Origins of the Doctrine of Discovery

The doctrine has its roots in the early days of the Age of Exploration. Throughout the 15th century, the Roman Catholic Church responded to European Catholic nations’ ambitions to explore and colonize other regions. In a series of edicts known as papal bulls, popes gave those nations the right to take control of other lands, subdue the people who already lived there, and convert them to Christianity.

The most influential of those decrees was Inter Caetera, a papal bull issued by Pope Alexander VI in 1493. A year earlier, in 1492, explorer Christopher Columbus had arrived in the Americas on an expedition funded by the Spanish monarchy. Though the purpose of the journey was to find a westerly route to Asian trading centers, it also presented an opportunity for Spain to expand both its kingdom and Christianity’s reach.

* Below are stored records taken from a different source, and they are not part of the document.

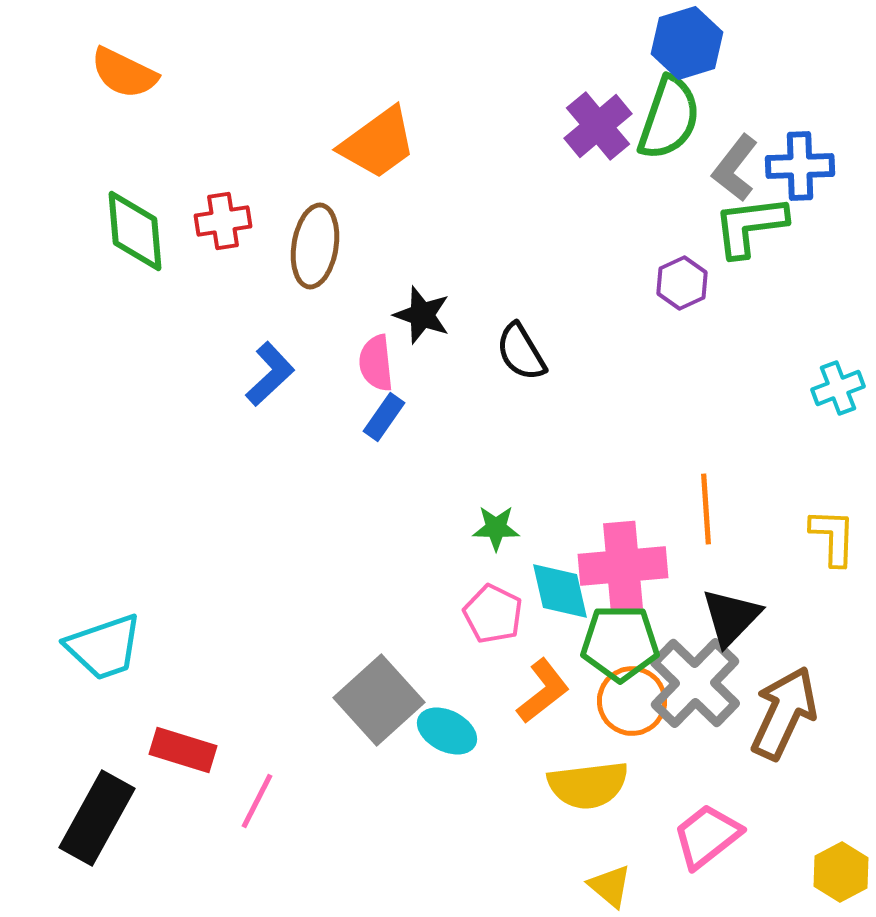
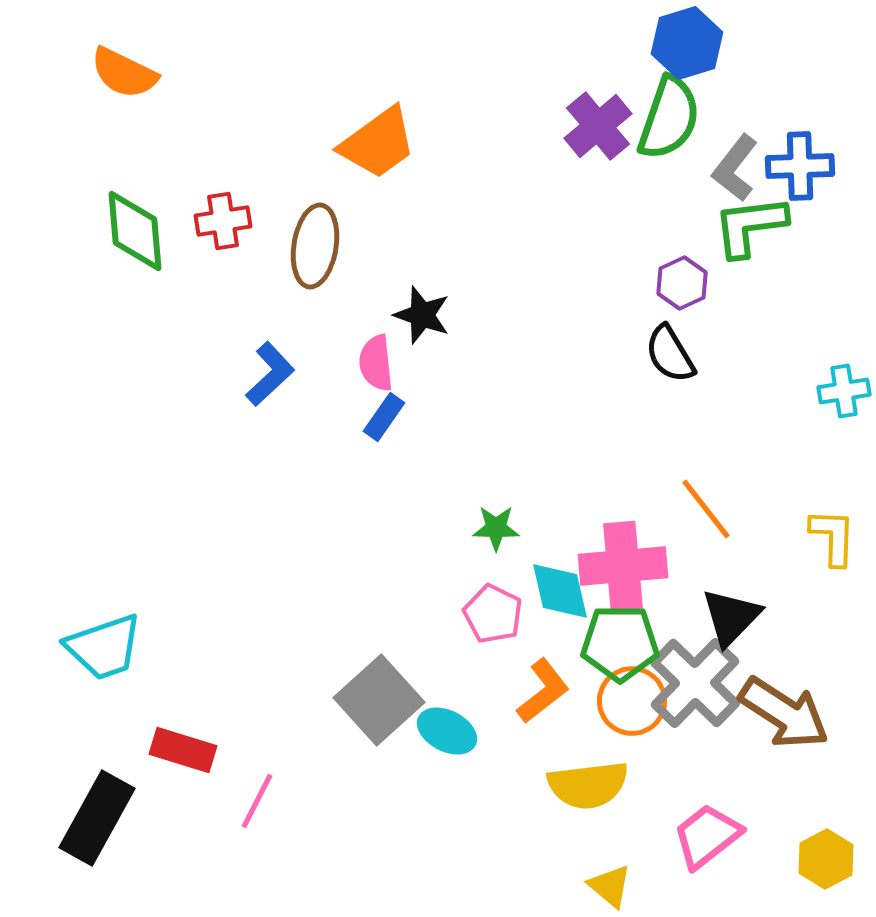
black semicircle: moved 149 px right, 2 px down
cyan cross: moved 6 px right, 3 px down; rotated 12 degrees clockwise
orange line: rotated 34 degrees counterclockwise
brown arrow: rotated 98 degrees clockwise
yellow hexagon: moved 15 px left, 13 px up
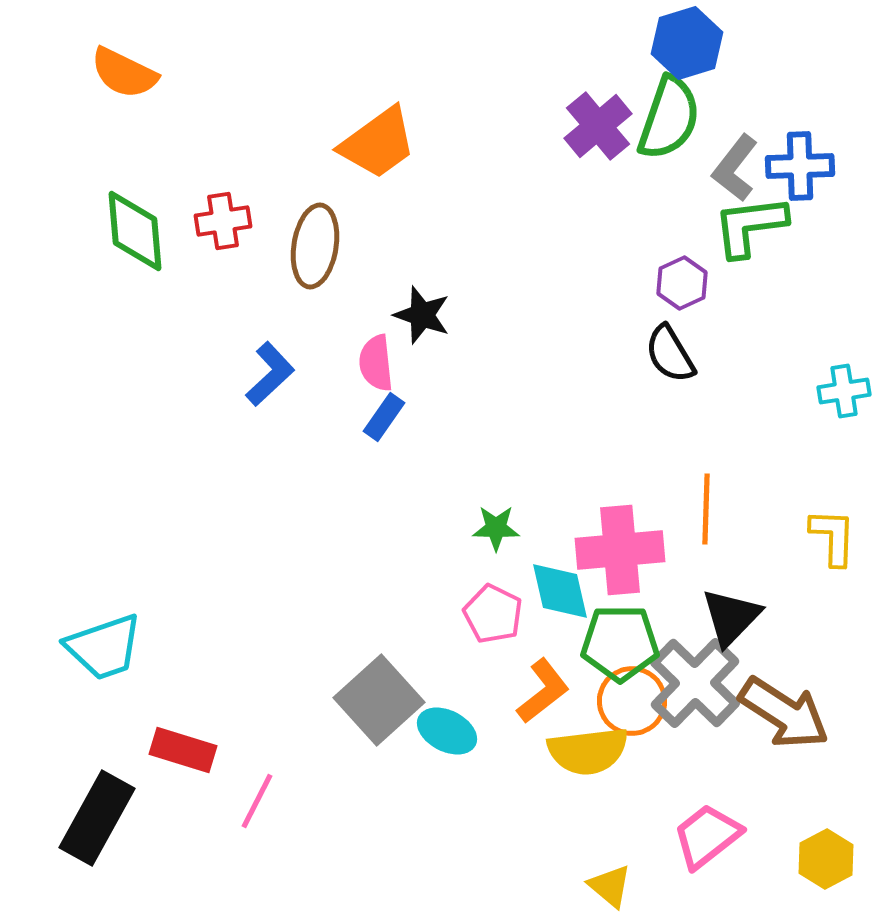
orange line: rotated 40 degrees clockwise
pink cross: moved 3 px left, 16 px up
yellow semicircle: moved 34 px up
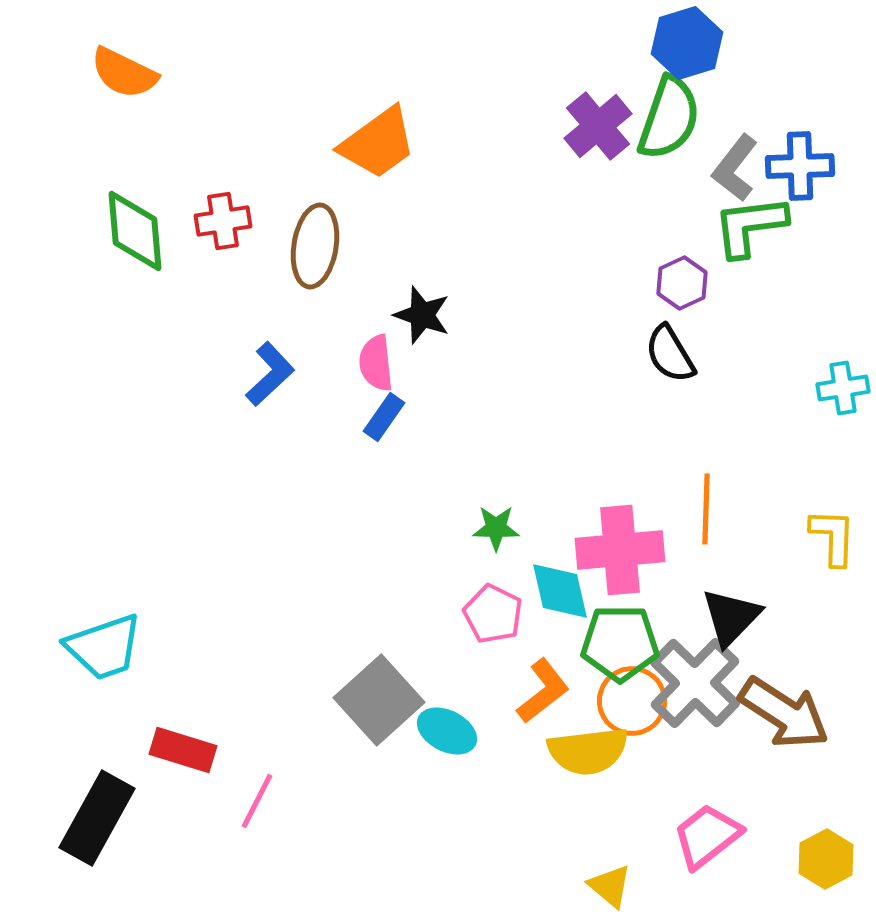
cyan cross: moved 1 px left, 3 px up
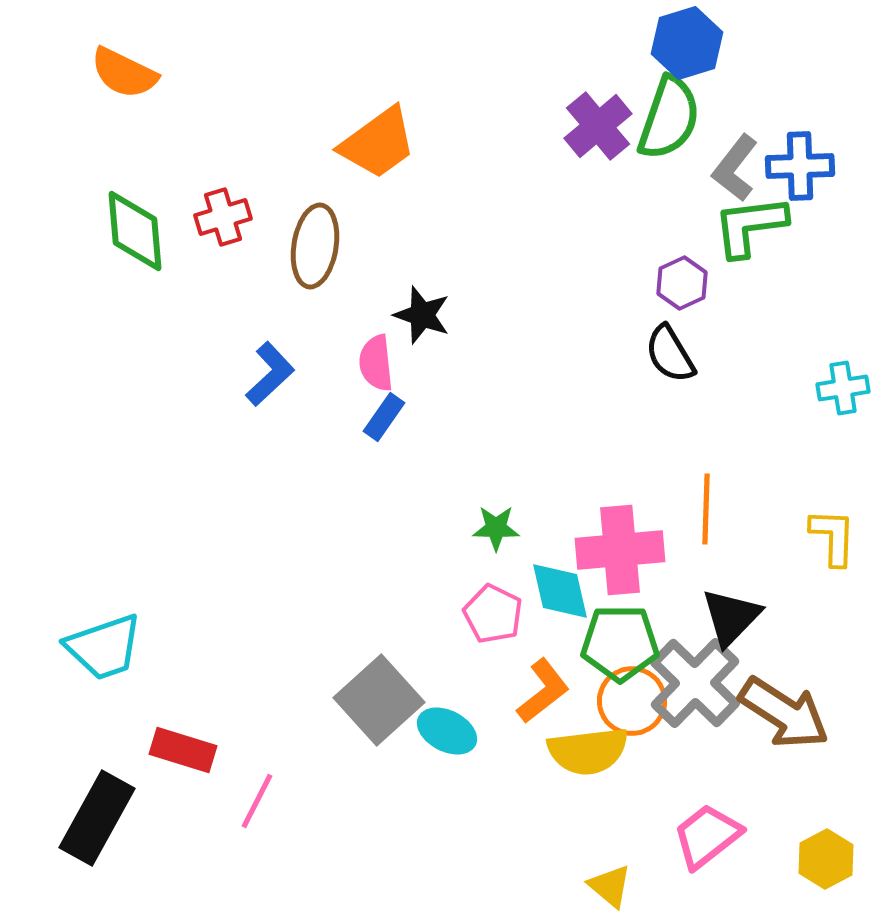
red cross: moved 4 px up; rotated 8 degrees counterclockwise
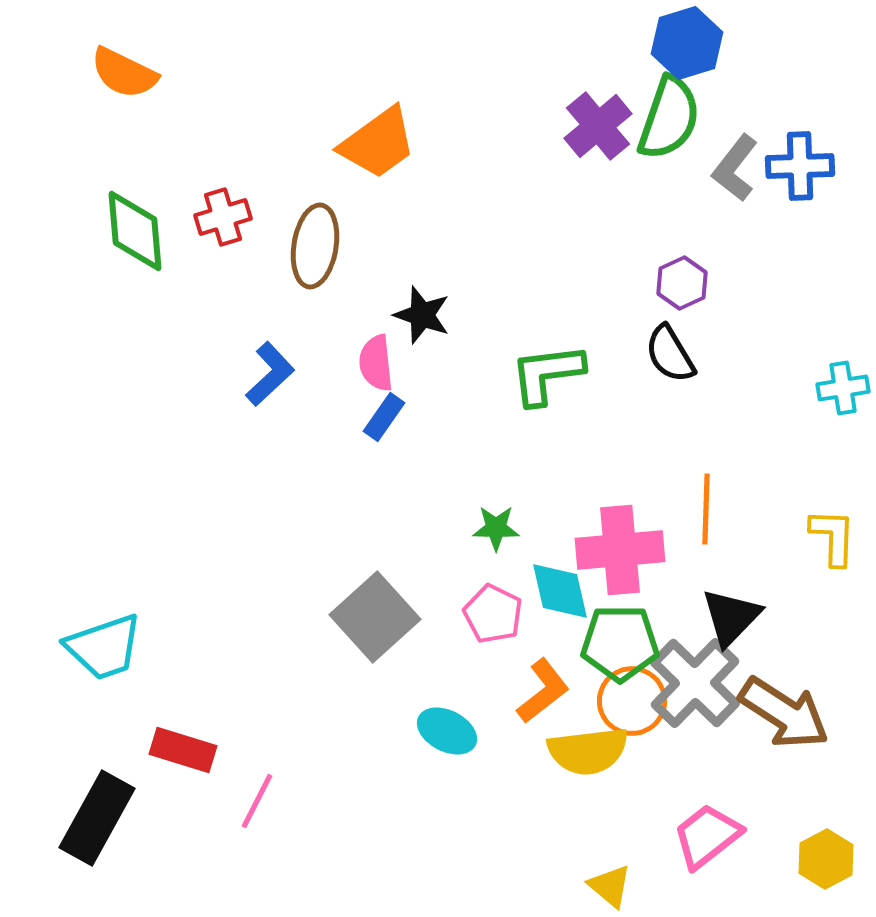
green L-shape: moved 203 px left, 148 px down
gray square: moved 4 px left, 83 px up
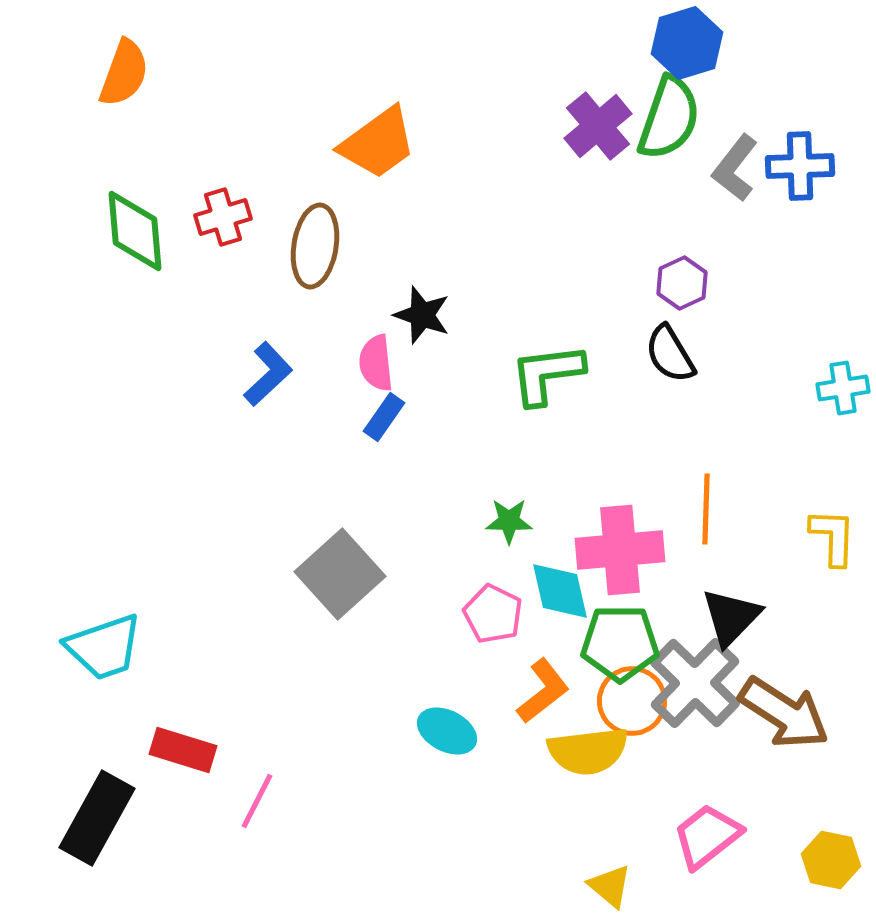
orange semicircle: rotated 96 degrees counterclockwise
blue L-shape: moved 2 px left
green star: moved 13 px right, 7 px up
gray square: moved 35 px left, 43 px up
yellow hexagon: moved 5 px right, 1 px down; rotated 20 degrees counterclockwise
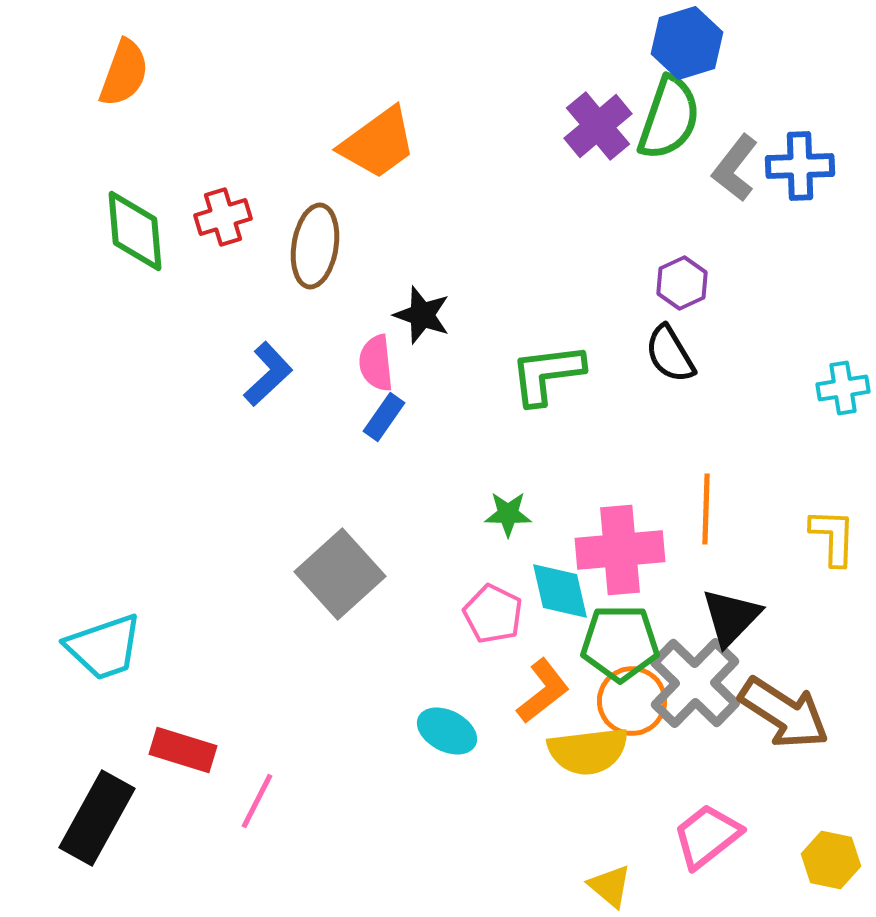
green star: moved 1 px left, 7 px up
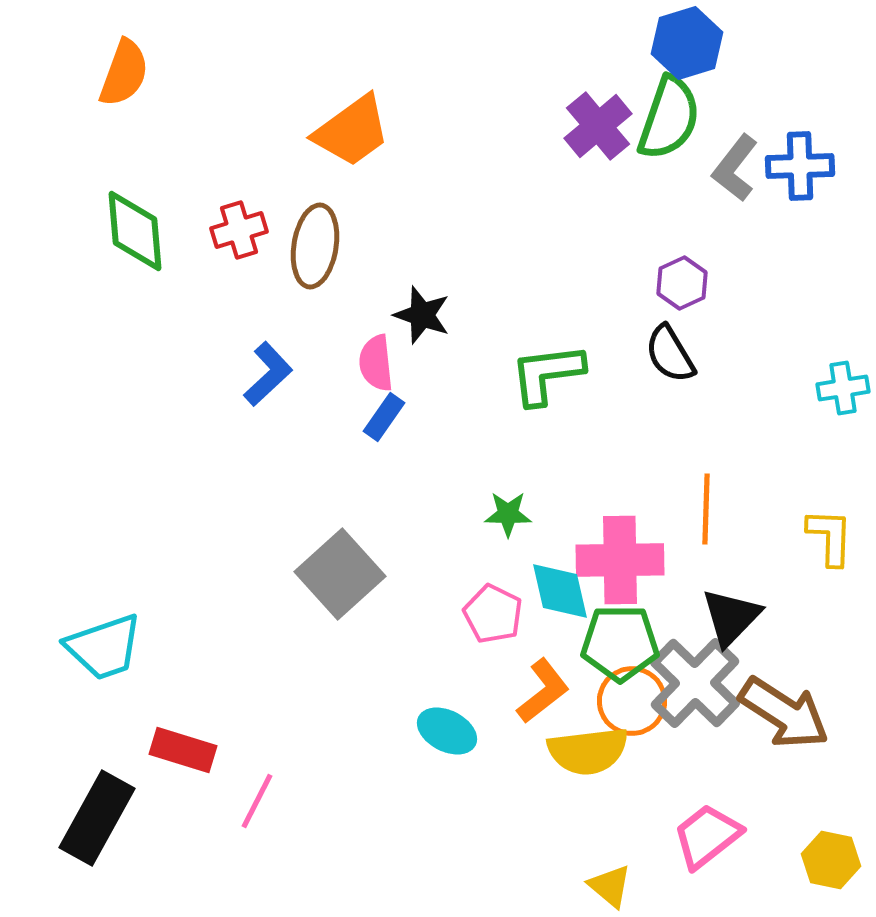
orange trapezoid: moved 26 px left, 12 px up
red cross: moved 16 px right, 13 px down
yellow L-shape: moved 3 px left
pink cross: moved 10 px down; rotated 4 degrees clockwise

Alexander VI was a Spaniard with close ties to the monarchy—and his papal reign was marked with scandals stemming from his greed, corruption, and nepotism. When Portugal complained that Columbus and Spain were interfering with its own ambitions for the New World, the pope issued a document asserting that Spain had the exclusive right to territory west of the Azores and Cape Verde Islands in the mid-Atlantic Ocean.

The encyclical didn’t just give Spain carte blanche to claim lands in the New World. It also linked exploration and colonization to Christianity and conversion. Nations should make it a priority to ensure “that in our times especially the Catholic faith and the Christian religion be exalted and be everywhere increased and spread, that the health of souls be cared for and that barbarous nations be overthrown and brought to the faith itself,” Alexander instructed.

The pope’s reasoning drew in part on the emerging concept of terra nullius, Latin for “empty land.” Any place not already occupied by Christians was considered free for the taking by Christian Europeans—regardless of how many people already lived there or the advancement of their civilizations.